N-216. An Analysis of Bacterial and Fungal Biofilms Inhabiting Concrete Surfaces

D. J. Giannantonio, J. C. Kurth, K. E. Kurtis, P. A. Sobecky;
Georgia Inst. of Technology, Atlanta, GA.

The formation of biofilms on concrete surfaces can have deleterious effects both on a structure’s aesthetic appeal and integrity. The objective of this study is to examine the biofilms that form on outdoor concrete structures in order to determine their community composition, requirements for formation, and relative success and effects on concrete of differing compositions and physical characteristics.

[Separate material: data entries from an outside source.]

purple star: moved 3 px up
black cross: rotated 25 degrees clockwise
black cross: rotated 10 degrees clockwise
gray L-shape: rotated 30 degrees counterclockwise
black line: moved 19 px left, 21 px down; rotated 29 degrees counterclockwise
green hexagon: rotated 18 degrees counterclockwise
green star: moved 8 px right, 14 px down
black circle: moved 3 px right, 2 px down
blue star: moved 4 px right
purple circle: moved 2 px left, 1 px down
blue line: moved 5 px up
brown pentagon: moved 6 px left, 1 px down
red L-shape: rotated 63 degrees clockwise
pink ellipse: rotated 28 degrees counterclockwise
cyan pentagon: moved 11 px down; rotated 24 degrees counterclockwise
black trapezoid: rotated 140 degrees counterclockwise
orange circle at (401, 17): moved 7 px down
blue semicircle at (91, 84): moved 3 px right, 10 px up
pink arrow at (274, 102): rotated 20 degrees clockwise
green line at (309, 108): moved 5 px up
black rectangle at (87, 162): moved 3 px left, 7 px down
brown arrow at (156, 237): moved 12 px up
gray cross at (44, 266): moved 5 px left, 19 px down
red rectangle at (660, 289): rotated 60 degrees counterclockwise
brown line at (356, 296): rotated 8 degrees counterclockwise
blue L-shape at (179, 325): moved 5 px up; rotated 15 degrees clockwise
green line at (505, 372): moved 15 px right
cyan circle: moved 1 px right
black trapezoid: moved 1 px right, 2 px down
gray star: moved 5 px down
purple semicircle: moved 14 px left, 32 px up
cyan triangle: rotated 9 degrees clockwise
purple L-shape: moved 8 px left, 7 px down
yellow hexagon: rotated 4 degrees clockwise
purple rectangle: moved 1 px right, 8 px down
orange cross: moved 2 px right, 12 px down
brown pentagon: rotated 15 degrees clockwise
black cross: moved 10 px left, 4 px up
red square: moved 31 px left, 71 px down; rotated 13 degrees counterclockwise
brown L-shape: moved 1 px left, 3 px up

Biofilm community composition was examined by generating and analyzing clone libraries of 16S and internal transcribed spacer (ITS) ribosomal DNA extracted from biofouled concrete surfaces sample sites throughout Georgia, USA. Physical and chemical characteristics of concrete at the sites, such as compressive strength, permeability, and surface carbonation depth, were measured and compared to relative biofilm coverage. Biofilm formation was then examined utilizing rain simulation chambers capable of spraying (and recycling) media onto inoculated concrete tiles. This system was used to test culturable isolates from the sample sites and concrete tiles cast with varying compositions. Different media (potato dextrose broth, purified water, and sterilized rainwater) and the presence of artificial sunlight were also tested. Analysis of clone library sequences revealed a variety of beta and gammaproteobacteria as well as a number of fungal genera, including Cladosporium, Hypocrea, and Alternaria. Of the concrete characteristics analyzed for each of the sites, only the presence of an acrylic paint coating showed positive correlation to biofilm coverage. Growth experiments required media with a substantial nutrient source (potato dextrose broth) for biofilm formation on the concrete tiles. Also, biofilm formation showed a positive correlation with tile surface roughness, and inhibition on cement containing TiO2 exposed to artificial sunlight. This study concludes that concrete biofilms are composed of a variety of bacteria and fungi that require nutrients not provided on the concrete proper to grow, and that biofilm formation can be influenced by the composition and physical properties of the concrete surfaces they inhabit.